Al teniente coronel tampoco le importaba que sus prisioneros y sus mujeres se besaran. Sabía que no se revelarían ningún secreto de Estado como resultado, pero se preocupaba por sus propios guardias prisioneros, algunos de los cuales eran informantes y podían contar historias, incluso sobre él mismo.
Gerasimovich y su esposa se besaron.
No era la clase de beso que se hubieran dado en su juventud. Este beso robado a las autoridades y al destino era descolorido, insípido e inodoro; el pálido beso que uno puede cambiar con una persona muerta en un sueño.
Se sentaron separados por la mesita con un tablero rugoso de madera terciada usado para los interrogatorios.
Ésta mesita tosca tenía una historia más rica que muchas vidas humanas. Por muchos años la gente se había sentado ante ella sollozando, estremecidos de terror, luchando con un sueño devastador, hablando con orgullosas palabras de ira, o firmando denuncias que aniquilaban a alguien cercana. Generalmente no se les daba a los prisioneros lápices ni lapiceras y muy rara vez hacían declaraciones escritas a mano. Pero habían dejado marcas en la rispida superficie de la mesa, extrañas, con onduladas o angulosas grafías, que de una misteriosa manera preservaban el subconsciente retorcido de sus almas.
Gerasimovich miró a su mujer.
Su primer pensamiento fue qué poco atractiva era ya. Sus ojos estaban sumidos. Había arrugas en sus ojos y labios. El pellejo de su rostro era flácido... y Natasha parecía no prestar ninguna atención ya. Su ropa era de antes de la guerra y hacía tiempo que debería haberla, por lo menos, dado vuelta. La piel del cuello caía chata y raída, y su bufanda era vieja, de los tiempos cuando la compraron con un cupón, en un konsomol sobre el río Amur y la había usado en Leningrado cuando iba al Neva para buscar agua.
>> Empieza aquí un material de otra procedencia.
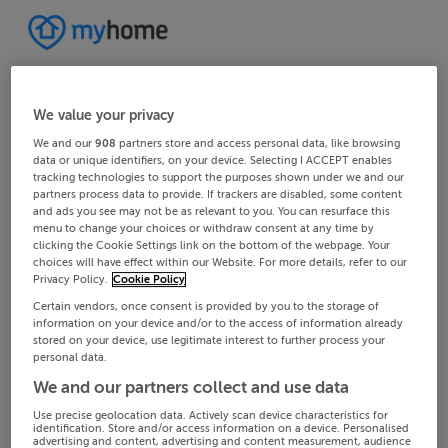
We value your privacy
We and our
908
partners store and access personal data, like browsing
data or unique identifiers, on your device. Selecting I ACCEPT enables
tracking technologies to support the purposes shown under we and our
partners process data to provide. If trackers are disabled, some content
and ads you see may not be as relevant to you. You can resurface this
menu to change your choices or withdraw consent at any time by
clicking the Cookie Settings link on the bottom of the webpage. Your
choices will have effect within our Website. For more details, refer to our
Privacy Policy.
Cookie Policy
Certain vendors, once consent is provided by you to the storage of
information on your device and/or to the access of information already
stored on your device, use legitimate interest to further process your
personal data.
We and our partners collect and use data
Use precise geolocation data. Actively scan device characteristics for
identification. Store and/or access information on a device. Personalised
advertising and content, advertising and content measurement, audience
Gerasimovich suprimió el pensamiento indigno que surgía desde las profundidades de su ser sobre su fea mujer. Delante de él había una mujer, la única en el mundo que era su mitad. Delante de él estaba una mujer, la única que compartía sus recuerdos. ¿Qué muchacha por más atractiva, fresca y joven, podía no ser una perfecta extranjera para él, con sus propias recolecciones diferentes y quién podía significar más que su mujer para él?
Natasha no tenía ni dieciocho años cuando se conocieron por primera vez en una casa de Srednaya Podyacheskaya, en el puente de Luiny, el día de año nuevo de 1930. Seis días más tarde harían ya veinte años.
Natasha tenía justo diecinueve cuando lo arrestaron la primera vez. Por sabotaje.
Gerasimovich empezó a trabajar como un ingeniero en una época en que la palabra "ingeniero" era casi sinónimo de la palabra "enemigo" y cuando era rutina sospechar de ellos como "saboteadores". Apenas se había graduado del instituto y llevaba lentes para su miopía, que lo hacían parecer exactamente como el intelectual pintado en los carteles de espías de la década del treinta. A quien debía y a quien no saludaba cortésmente en su juventud con una voz muy suave y diciendo perdóneme. En los mítines conservaba un silencio absoluto y se quedaba sentado como una laucha. Y no podía averiguar por qué irritaba tanto a los demás.